Along with building on his margins of victory in the former swing states of Florida, Ohio (12 points in 2024 vs eight in 2020), and Iowa (14 points vs. 11 points), Trump ran just six points behind Harris in New Jersey after losing to Biden by 16 there four years ago. In New York, where Joe Biden won by 23 points, Trump cut Harris’s margin to just under 12. Perhaps the most under-the-radar embarrassment of the night for Harris was in her home state of California, which she carried by “only” 17 points after Biden won there by nearly 30 in 2020.
Second, Trump’s popular vote victory is an incredible morale booster for the conservative movement, proving that the country is not permanently shifting leftward as many pundits and “political experts” would have Americans believe. Liberal dreams of an “emerging Democratic majority,” so popular during the Obama years, have been utterly crushed.

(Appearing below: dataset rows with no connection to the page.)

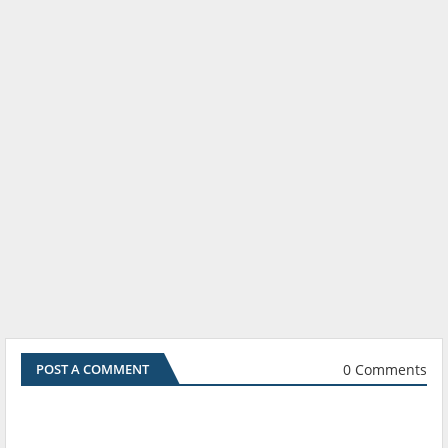
0 Comments
POST A COMMENT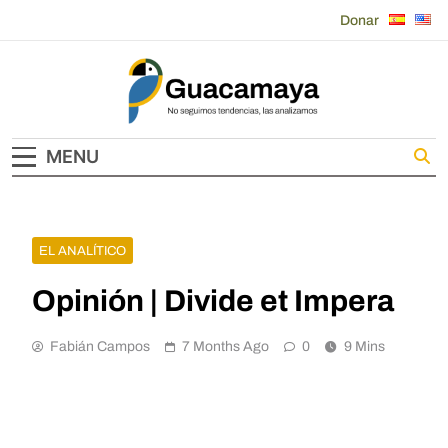
Skip
Donar
to
content
Guacamaya
MENU
EL ANALÍTICO
Opinión | Divide et Impera
Fabián Campos
7 Months Ago
0
9 Mins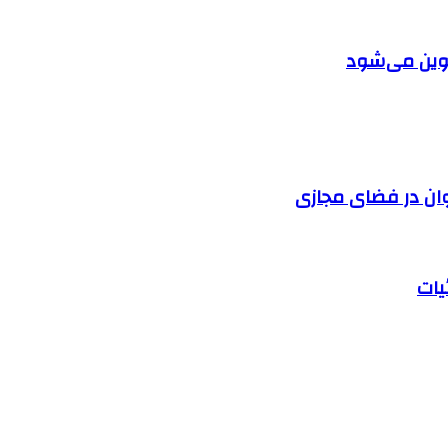
دوین می‌شود
وان در فضای مجازی
یات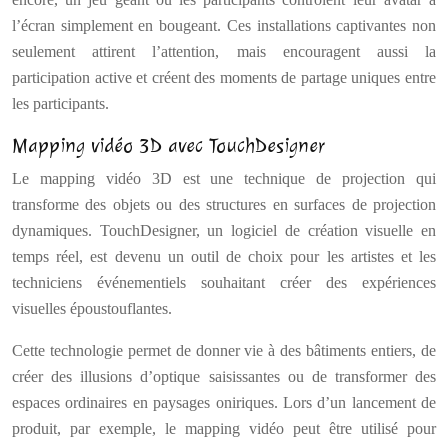
l’écran simplement en bougeant. Ces installations captivantes non
seulement attirent l’attention, mais encouragent aussi la
participation active et créent des moments de partage uniques entre
les participants.
Mapping vidéo 3D avec TouchDesigner
Le mapping vidéo 3D est une technique de projection qui
transforme des objets ou des structures en surfaces de projection
dynamiques. TouchDesigner, un logiciel de création visuelle en
temps réel, est devenu un outil de choix pour les artistes et les
techniciens événementiels souhaitant créer des expériences
visuelles époustouflantes.
Cette technologie permet de donner vie à des bâtiments entiers, de
créer des illusions d’optique saisissantes ou de transformer des
espaces ordinaires en paysages oniriques. Lors d’un lancement de
produit, par exemple, le mapping vidéo peut être utilisé pour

Third, and perhaps most personally satisfying for Trump, he proved everyone wrong who said he had a hard ceiling at 47-48 percent of the vote. Even most pundits who predicted a Trump Electoral College victory believed Harris would win the popular vote. But once again the pollsters were wrong – the more voters have seen of Trump, the more they believe he is the right choice to lead the country.
Relatedly, Trump’s resounding victory was a monumental indictment of the left’s campaign of lawfare and slanderous lies against Trump and his supporters. For the past decade, the corporate media, Democrat establishment, and entertainment industry have been full throttle on convincing Americans that Trump is “fascist” and “literally Hitler.” They manufactured two impeachments and an endless stream of hoaxes to undermine him, and when that didn’t work, they tried to impoverish him and throw him in jail.
In the end, none of it worked. The American people saw through the lies and misdirection and chose the candidate who clearly delivered a better record while in office. The left was correct in saying that “democracy” was on the ballot this year – and in Trump’s victory, democracy prevailed.
The next four years will undoubtedly be filled with plenty of challenges and ups and downs for both Trump and the country. But in the wake of what many considered to be the most consequential election in decades, Americans can rest assured that they have a proven leader at the helm.